Die politischen Diskussionen konzentrieren sich nun verstärkt auf strukturelle Gesetze . Regulierungsbehörden und Gesetzgeber erarbeiten derzeit einen Rahmen mit dem Titel „Digital Asset Basic Act“, der sich aktuell in der zweiten Phase befindet. Dieser würde digitale Vermögenswerte formell anerkennen, defi und Grundsätze für ihre Ausgabe und Nutzung jenseits spekulativer Handelsgeschäfte festlegen. Min betonte, dass in diesem Fall ein durch Won gedeckter Stablecoin sowohl als defensives Instrument als auch als Wachstumsstrategie dienen würde.
Min betonte außerdem, dass die koreanische Regierung anstatt eines an den Won gekoppelten Stablecoins, der mit einem an den Dollar gekoppelten Stablecoin konkurrieren würde, einen Stablecoin mit vielfältigen Anwendungsfällen entwickeln sollte, der die Stärken des Landes nutzt. „Wenn wir einen Stablecoin entwickeln, der sich besonders für kulturelle Zahlungen oder für kleine Unternehmen eignet und internationale Nutzer zu Stammkunden macht, kann Korea einen bedeutenden Marktanteil sichern“, sagte er.

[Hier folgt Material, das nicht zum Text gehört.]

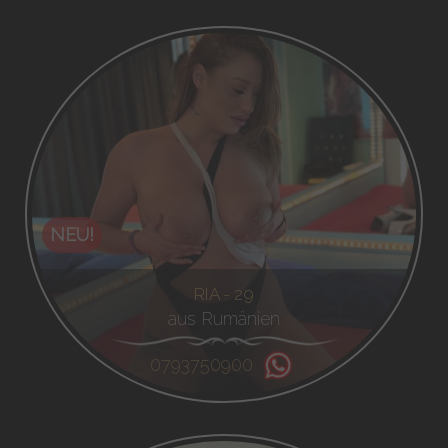
NEU!
RIA - 29
aus Rumänien
0793750900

Auch die stellvertretende Missionschefin der neuseeländischen Botschaft in Seoul, Sarah McDowell, nahm an dem Forum teil. In ihrer Begrüßungsrede betonte sie die Notwendigkeit, die bilateralen Handelsbeziehungen auszubauen, und erklärte, Neuseeland Sei offen und bereit für Geschäfte. „Der bilaterale Handel hat sich seit Inkrafttreten unseres Freihandelsabkommens vor zehn Jahren mehr als verdoppelt, und Korea ist mittlerweile Neuseelands fünftgrößter Handelspartner“, fügte McDowell hinzu.